Cablegram Sent    Sept. 27, 1917.

To     Opnav   Washington.                       Serial No. 687

Via     N C B 15            Prep. by C of S  Appvd. by N.C.T.1

Sent <Sept 27 11:55 PM>    Initials <J.l W.>  File No. <11-10-7>

Copies to: C. of S.; J.V.B.;2

687. In two instances recently convoys bound to St. Nazaire have been badly stampeded and opened fire uselessly on fish or other objects real or imaginary.3 General handling of vessels in convoys most unsatisfactory and condition requires instant remedy to avoid probable disaster. I strongly recommend that a competent Naval Officer of suitable rank be detailed to the command of each Army transport and supply ship with full authority to control movements of vessel under all conditions and that such instructions be issued as will prevent confusion and erratic movements of vessels in the presence of supposed danger and check indiscriminate use of battery against imaginary enemies. Unless prompt measures of this general character are adopted and vessels in convoys brough<t> under strict discipline disaster is inevitable.

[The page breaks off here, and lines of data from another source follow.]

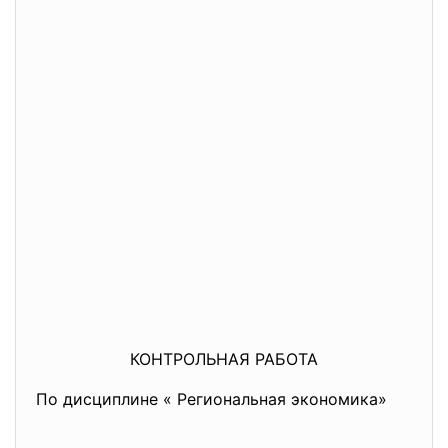
КОНТРОЛЬНАЯ РАБОТА
По дисциплине « Региональная экономика»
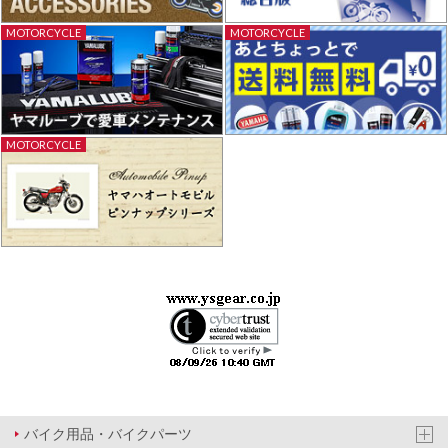
MOTORCYCLE
MOTORCYCLE
MOTORCYCLE
バイク用品・バイクパーツ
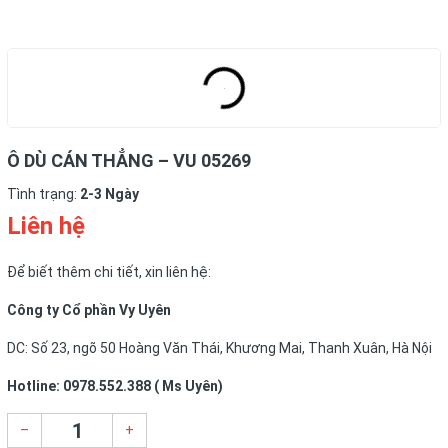
Ô DÙ CÁN THẲNG – VU 05269
Tình trạng:
2-3 Ngày
Liên hệ
Để biết thêm chi tiết, xin liên hệ:
Công ty Cổ phần Vy Uyên
DC: Số 23, ngõ 50 Hoàng Văn Thái, Khương Mai, Thanh Xuân, Hà Nội
Hotline: 0978.552.388 ( Ms Uyên)
–
+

Source Note: Cy, DNA, RG 45, Entry 517B.

Footnote 1: “C of S” was Sims' Chief of Staff, Capt. Nathan C. Twining.

Footnote 2:  “J.V.B.” was Sims’ aide, Cmdr. John V. Babcock.

Footnote 3: One of these incidents took place 20 August 1917 off Belle Île. A convoy of five troopships scattered and opened fire when a periscope was supposedly spotted. See, Chauncey Shackford to Albert Gleaves, 10 October 1917, DNA, RG 45, Entry 517B.